The New York Times ran a fascinating piece earlier this month on the use of the “Owlet Smart Sock” baby monitor in their Parenting section. (Note: I suggest a free subscription to the New York Times’ parenting newsletter, which has many relevant topics and is a great way stay up to date.) The Owlet is a device that wraps around an infant’s foot in order to monitor and record sleep patterns, oxygen levels, and the baby’s heart rate. It is just one of many such products on the market that profess to continually collect and track physiological information from a baby that a parent can access at any time from any location.
Parents set up the device in the crib and/or on the baby and connect it to an installed app on their smartphone. Through their phone or another device, they can receive continuous feedback and a video stream of what their baby is doing. This information can reassure anxious and concerned parents (aren't we all?) that their baby is continuing to breathe and provide information on respiration and oxygen levels.
However, researchers examining the issue of infant vital sign sensors and connected apps to monitor the health and wellness of a baby have found that the use of such products may very well increase anxiety among parents rather than decrease it. “The emerging market of smartphone-integrated infant physiologic monitors” published in the January 2017 issue of The Journal of the American Medical Association (JAMA) found that there are no medical indications for use of such monitors. They also note that the devices have not been evaluated properly and there have been no appropriate guidelines established. There is no evidence that any of these products have life-saving capabilities and on the contrary, there is potential for harm if they are used by families.
Case in point: In early September, the Owlet smartphone app stopped communicating with the device when the manufacturer pushed out an app update and their servers crashed. Parents were suddenly no longer able to “see” their baby’s status. Frustration, panic, and increased anxiety ensued, both at the lack of information and the inability to continue to track their baby’s status as a live stream. Social media platforms were bombarded with anxious and concerned parents stating their unhappiness at “false alarms” and the failure of the product to work as indicated.

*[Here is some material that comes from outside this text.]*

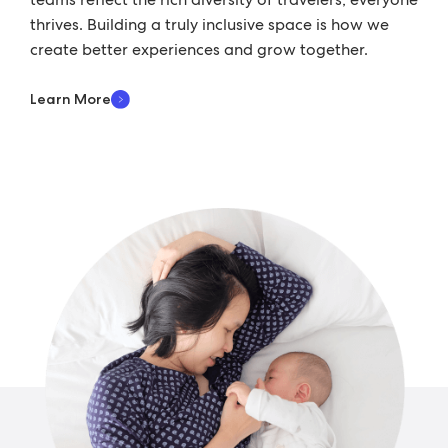
thrives. Building a truly inclusive space is how we
create better experiences and grow together.
Learn More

Products like this create a false sense of trust that the product is working correctly and that baby is well. It also encourages a level of monitoring that increases stress and concern for parents. In my childbirth classes, parents ask about these devices all the time. I tell parents that if there is concern about baby's health and well being, baby's health care provider will provide guidance on the appropriate tools to use to monitor baby's health and safety. Unless parents are advised by a health care provider, products like this have been shown to perform unreliably (providing false positives and false negatives) and therefore increase stress and anxiety in those who are using them.
As a birth doula, I have observed a parent using this product. During a two-hour postpartum visit, they ran upstairs to the napping baby’s room several times to respond to an alert they received on their phone about baby’s oxygenation levels. This anxious parent was constantly on the move, double-checking an untested device. If anxiety reaches this level, it's best to meet with your baby's care provider to start a discussion about baby's health and how best to monitor their safety.
For now, experts believe that mass marketed at-home infant/baby monitoring products still need more regulatory guidance and research to evaluate them for safety, accuracy, and effectiveness before being recommended to families.
Bonafide, C. P., Jamison, D. T., & Foglia, E. E. (2017). The emerging market of smartphone-integrated infant physiologic monitors. Jama, 317(4), 353-354.